The impact, Morrison says, was black musicians’ transition towards priding themselves upon what they considered “black music” and rejecting the “whiteness” of rock.

After Jimi Hendrix, who was huge and black in rock?” Morrison points out. “You weren’t finding new rock performers that were black because it was separated.”

There is still a noticeable absence of black faces in both indie rock bands and audiences, but is the reverse true for traditionally “black” music forms?

The real truth about hip hop today is it’s post-racial,” says music journalist Morgan Steiker, who wrote a hip-hop column for Montreal weekly paper Mirror. “So you can’t say anymore, ‘Oh, it’s just a black thing.’ or ‘It’s a black thing that white folks took.’ It’s become this absolutely global culture that’s almost like a blank slate.

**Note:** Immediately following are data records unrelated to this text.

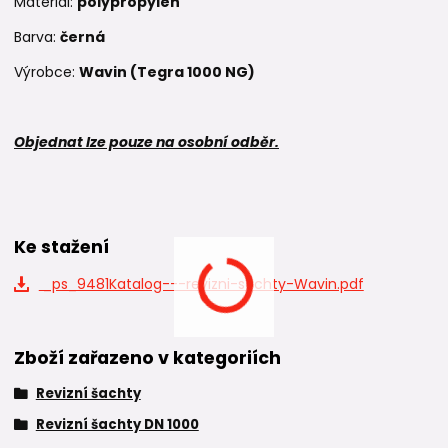
Materiál:
polypropylen
Barva:
černá
Výrobce:
Wavin (Tegra 1000 NG)
Objednat lze pouze na osobní odběr.
Ke stažení
_ps_9481Katalog---revizni-sachty-Wavin.pdf
Zboží zařazeno v kategoriích
Revizní šachty
Revizní šachty DN 1000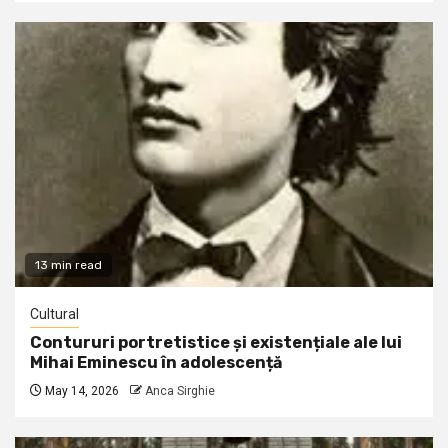
13 min read
Cultural
Contururi portretistice și existențiale ale lui
Mihai Eminescu în adolescență
May 14, 2026
Anca Sirghie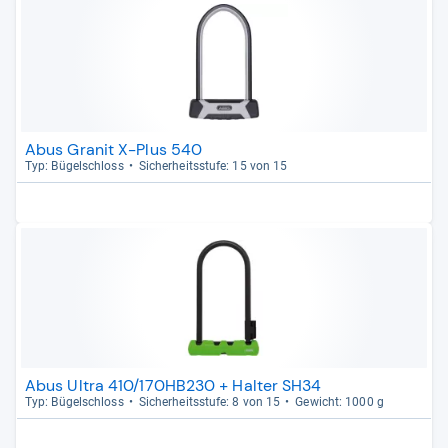
Abus Granit X-Plus 540
Typ: Bügel­schloss
Sicher­heits­stufe: 15 von 15
Abus Ultra 410/170HB230 + Halter SH34
Typ: Bügel­schloss
Sicher­heits­stufe: 8 von 15
Gewicht: 1000 g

People appropriate it for themselves.”

Though he admits he doesn’t think we should ignore that hip hop started as a way for black musicians to work around “particular social contexts,” he says it can still be hard for white kids to prove they’ve got the life experience to back up their lyrics.

There’s the self-consciousness of putting on a front and spicing up your life to have that cred,” Steiker says. Artists who are neither white nor black are more likely to find relevance in the narrative of struggle, he continues.

Hip hop was born out of revolt and rebellion. It’s a much more believable narrative to say, ‘I’m an Asian-Canadian with an immigrant background and I’m an outsider and I’m revolting against the system.’ It’s more respected than, ‘I’m a white kid from the suburbs.’”

On the flip side, Cesar says his skin colour has prompted others to question his credibility, too. His band has always worked from a “punky, DIY” ethos, he says, but reviewers didn’t seem to think he could pull it off.

When he started releasing music, Cesar says the reviews “basically concentrated on my lack of authenticity, as a black person falling into punk rock – as if it was just this new thing I was getting into, like I didn’t know what I was doing.

I found it really offensive, because it just makes me come off like I have no connection to it.”

And then there were the comparisons to TV on the Radio, a successful indie rock band boasting an almost entirely black lineup. Cesar, the only black member of Think About Life, thinks the similarities between the bands are more visual than aural.

He says he’s started to think, “a good music journalist is when you see a finished article (about our band) and it doesn’t include TV on the Radio or other bands where one of the band members is black. That’s great.”

Steiker may say that hip hop is a “blank slate,” but there’s still a lot written on the surface of indie rock. Narrow definitions of who will want to listen to the music — and ultimately take part in the communities that grow around it — could be alienating to those who don’t feel they fit the bill. What was a refuge for outsiders could end up pushing people out.

Cesar says there’s “a lot of bigotry indie rock right now,” with an emphasis on race that taints coverage of artists any darker than ecru.

It just has to do with the over-commercialism that has been happening in indie rock in the past four, five years,” he says. “We’ll get over it, but it’s a shame.”